House District 40: No-party candidate Josiah Patkotak has no competition.


  1. Never, ever, underestimate the ability of the AK GOP to screw things up.

    It was the GOP, in the form of Stutes, Eastman, Bishop etc that screwed up last year.

  2. Why don’t we already know the second choice votes in the U.S. House (interim) race? Surely SOMEONE (the computer?) already knows this information! I cant accept we need to wait 2 weeks for this info regardless of how many votes are yet to come in! WTF!

    • Exactly. If a computer tallied the votes it can assess the percentage and assign the 2nd choices in an instant. This delay is a sign of manipulation and potential corruption

      “Put the ballot in and it will vote for you”

      Direct quote from polling place volunteer.

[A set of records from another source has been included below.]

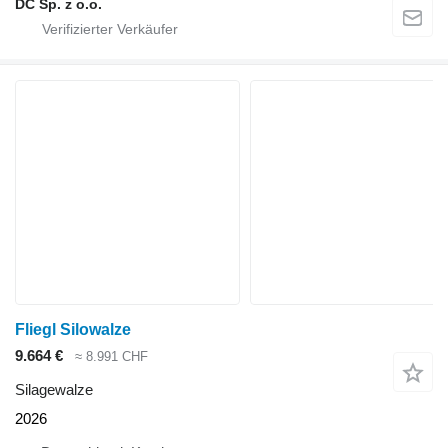
DC Sp. z o.o.
Fliegl Silowalze
9.664 €
≈ 8.991 CHF
Silagewalze
2026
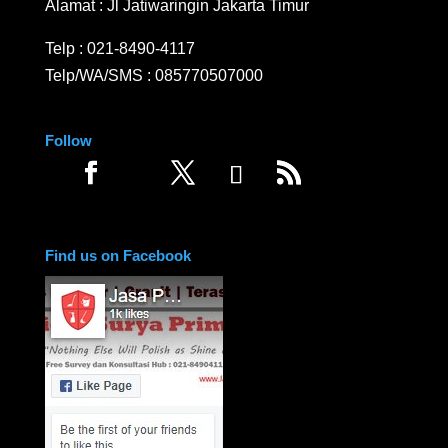
Alamat : Jl Jatiwaringin Jakarta Timur
Telp :
021-8490-4117
Telp/WA/SMS :
085770507000
Follow
Find us on Facebook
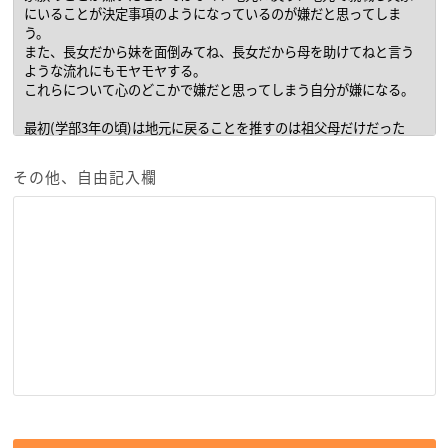
その他、自由記入欄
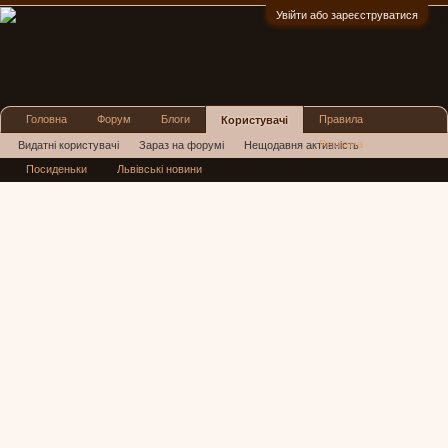
Увійти або зареєструватися
:)
Головна
Форум
Блоги
Правила
Користувачі
Реклама
Видатні користувачі
Зараз на форумі
Нещодавня активність
Посиденьки
Львівські новини
Нові повідомлення профілю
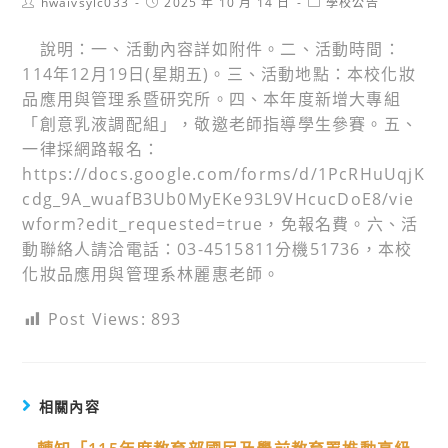
Post
Post
Post
hwaivsylc033
2025 年 10 月 14 日
學校公告
author:
published:
category:
說明：一、活動內容詳如附件。二、活動時間：
114年12月19日(星期五)。三、活動地點：本校化妝
品應用與管理系暨研究所。四、本年度新增大專組
「創意乳液調配組」，敬邀老師指導學生參賽。五、
一律採網路報名：
https://docs.google.com/forms/d/1PcRHuUqjK
cdg_9A_wuafB3Ub0MyEKe93L9VHcucDoE8/vie
wform?edit_requested=true，免報名費。六、活
動聯絡人請洽電話：03-4515811分機51736，本校
化妝品應用與管理系林麗惠老師。
Post Views:
893
相關內容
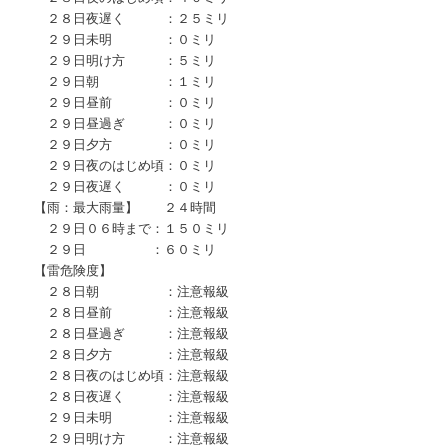
２８日夜遅く ：２５ミリ
２９日未明 ：０ミリ
２９日明け方 ：５ミリ
２９日朝 ：１ミリ
２９日昼前 ：０ミリ
２９日昼過ぎ ：０ミリ
２９日夕方 ：０ミリ
２９日夜のはじめ頃：０ミリ
２９日夜遅く ：０ミリ
【雨：最大雨量】 ２４時間
２９日０６時まで：１５０ミリ
２９日 ：６０ミリ
【雷危険度】
２８日朝 ：注意報級
２８日昼前 ：注意報級
２８日昼過ぎ ：注意報級
２８日夕方 ：注意報級
２８日夜のはじめ頃：注意報級
２８日夜遅く ：注意報級
２９日未明 ：注意報級
２９日明け方 ：注意報級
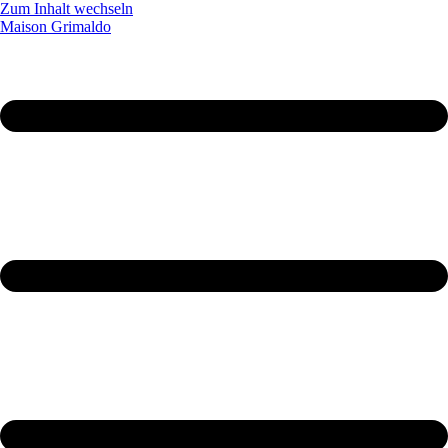
Zum Inhalt wechseln
Maison Grimaldo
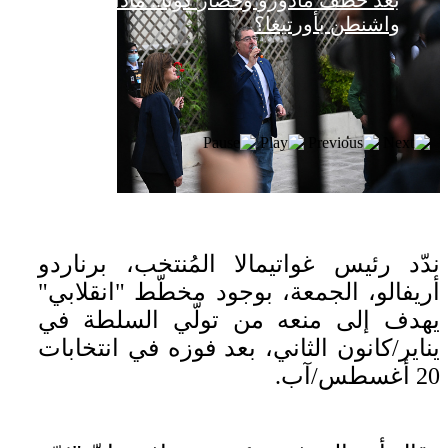
بعد خطف مادورو وحصار كوبا.. ماذا ستفعل
واشنطن بأورتيغا؟
ندّد رئيس غواتيمالا المُنتخب، برناردو
أريفالو، الجمعة، بوجود مخطّط "انقلابي"
يهدف إلى منعه من تولّي السلطة في
يناير/كانون الثاني، بعد فوزه في انتخابات
20 أغسطس/آب.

      Get rid of the machines.

  3. I agree with Chris Nyman. What is going on with the second and third place votes? That should be just as easy to report as any of them. I didn’t see any results from the Mia Costello and Creepy Claman contest.

  4. Looks like we won’t have to listen to “Happy days are here again. The skies above are clear again…” Just more TDS: while watching a lot of Dems take long cruises down “D Nile”.

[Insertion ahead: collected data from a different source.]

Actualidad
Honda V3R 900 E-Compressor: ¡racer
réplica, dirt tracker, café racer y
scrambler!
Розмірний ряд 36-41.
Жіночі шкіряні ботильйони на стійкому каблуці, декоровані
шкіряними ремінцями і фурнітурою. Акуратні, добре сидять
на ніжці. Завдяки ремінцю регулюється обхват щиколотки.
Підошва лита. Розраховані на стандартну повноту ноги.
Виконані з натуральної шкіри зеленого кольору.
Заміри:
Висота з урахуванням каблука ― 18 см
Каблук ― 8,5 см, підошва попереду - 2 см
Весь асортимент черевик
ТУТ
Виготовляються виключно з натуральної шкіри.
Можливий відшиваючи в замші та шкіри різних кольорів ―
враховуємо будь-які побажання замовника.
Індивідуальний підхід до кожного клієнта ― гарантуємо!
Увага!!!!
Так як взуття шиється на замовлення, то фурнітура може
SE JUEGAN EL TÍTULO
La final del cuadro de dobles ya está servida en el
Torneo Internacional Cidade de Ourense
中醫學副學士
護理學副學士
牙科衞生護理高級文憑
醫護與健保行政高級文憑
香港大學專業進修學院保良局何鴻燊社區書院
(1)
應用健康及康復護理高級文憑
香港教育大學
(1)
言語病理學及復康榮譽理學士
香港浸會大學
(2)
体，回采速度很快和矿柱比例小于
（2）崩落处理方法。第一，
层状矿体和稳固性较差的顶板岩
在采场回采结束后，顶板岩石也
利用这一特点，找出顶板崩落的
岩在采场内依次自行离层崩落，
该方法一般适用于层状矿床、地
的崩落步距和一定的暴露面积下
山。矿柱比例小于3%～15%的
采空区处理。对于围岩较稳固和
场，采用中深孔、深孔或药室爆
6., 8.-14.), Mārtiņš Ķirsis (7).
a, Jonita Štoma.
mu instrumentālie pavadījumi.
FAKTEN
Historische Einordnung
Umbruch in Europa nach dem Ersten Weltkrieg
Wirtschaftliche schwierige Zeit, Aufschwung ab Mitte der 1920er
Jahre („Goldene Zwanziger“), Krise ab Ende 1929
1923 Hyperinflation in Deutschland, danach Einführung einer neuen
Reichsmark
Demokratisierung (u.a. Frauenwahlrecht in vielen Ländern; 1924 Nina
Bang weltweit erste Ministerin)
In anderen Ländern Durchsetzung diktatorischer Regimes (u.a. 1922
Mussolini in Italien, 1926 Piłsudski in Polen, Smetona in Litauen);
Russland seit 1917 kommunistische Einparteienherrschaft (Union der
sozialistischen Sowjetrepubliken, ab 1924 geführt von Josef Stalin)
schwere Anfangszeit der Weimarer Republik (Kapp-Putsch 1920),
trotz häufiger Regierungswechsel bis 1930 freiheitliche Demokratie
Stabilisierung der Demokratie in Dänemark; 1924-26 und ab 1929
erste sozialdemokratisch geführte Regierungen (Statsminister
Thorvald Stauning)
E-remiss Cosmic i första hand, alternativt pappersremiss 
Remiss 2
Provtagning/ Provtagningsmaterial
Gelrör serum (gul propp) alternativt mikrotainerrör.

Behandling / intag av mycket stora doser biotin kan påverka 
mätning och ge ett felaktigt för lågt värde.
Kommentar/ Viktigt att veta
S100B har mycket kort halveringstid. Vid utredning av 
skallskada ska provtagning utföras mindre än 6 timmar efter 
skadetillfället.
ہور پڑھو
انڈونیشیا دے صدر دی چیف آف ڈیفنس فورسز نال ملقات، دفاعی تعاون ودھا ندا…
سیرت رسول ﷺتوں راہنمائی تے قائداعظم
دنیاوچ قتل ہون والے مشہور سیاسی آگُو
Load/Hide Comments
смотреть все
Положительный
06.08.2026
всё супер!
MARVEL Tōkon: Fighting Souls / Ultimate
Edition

  5. This is a very optimistic assessment for the Republican side but it is a good overview of what very well might be a wave election. Republican turnout was strong in the interior for example. Two races to watch are Senate District P, and House District 35. Both of these are seats that might flip.

    In P you have a strong moderate republican Mayor, Jim Matherly (R), running against entrenched incumbent Scott Kawasaki (D). If Republicans in House Districts 31 and 32 get out and vote Matherly could win that Senate seat, but the voting in this primary was weak. In HD 35 you have two democrats (Carrick and Parker) at 57% total, and two Republicans (McKinley (moderate) and McNeil (conservative) at 40%+. The Republicans are going to have to overcome a 10% spread to win.

    So the devil is in the details. We can’t be too optimistic and we cannot be complacent. It’s very important that we win all of these contests if that is at all possible.

  6. Ruffridge is a hard-core COVIDian scumbag and I wouldn’t put it past him to caucus with the Dems if he gets elected. His sign game is definitely stronger than Gillham’s – he’s flooding the roadsides with his name, so I’m not surprised he’s pulling ahead given how important name ID is in these small races.

    Not my district, however, so I unfortunately can’t vote against him.

  7. Ortiz in Ketchikan also looks like he may be vulnerable this time. Only received 51% of the vote in the primary. I think his challenger could pick it off if he gets a little more cash.

  8. About that ‘I Voted Sticker’
    – Drag Queen in heels on the left,
    – Alaska Girl in Xtra Tuffs at center,
    – Grandma in running shoes on the right!

  9. Republicans in Alaska won nothing! Six RINOS were selected for us by the neo-aristocracy. If anything, the State legislature will be more conflicted than usual.

  10. It may have been a devastating night for Democrats but will the Republicans form a coalition and hold that coalition or will they act in their own self interest like they have in the past? So many have an R after their name but have not been taught what that means.

  11. Iā€™m excited to see if the radical liberal Harriett Drummond can unseat the radical Marxist Zack Fields in District 17.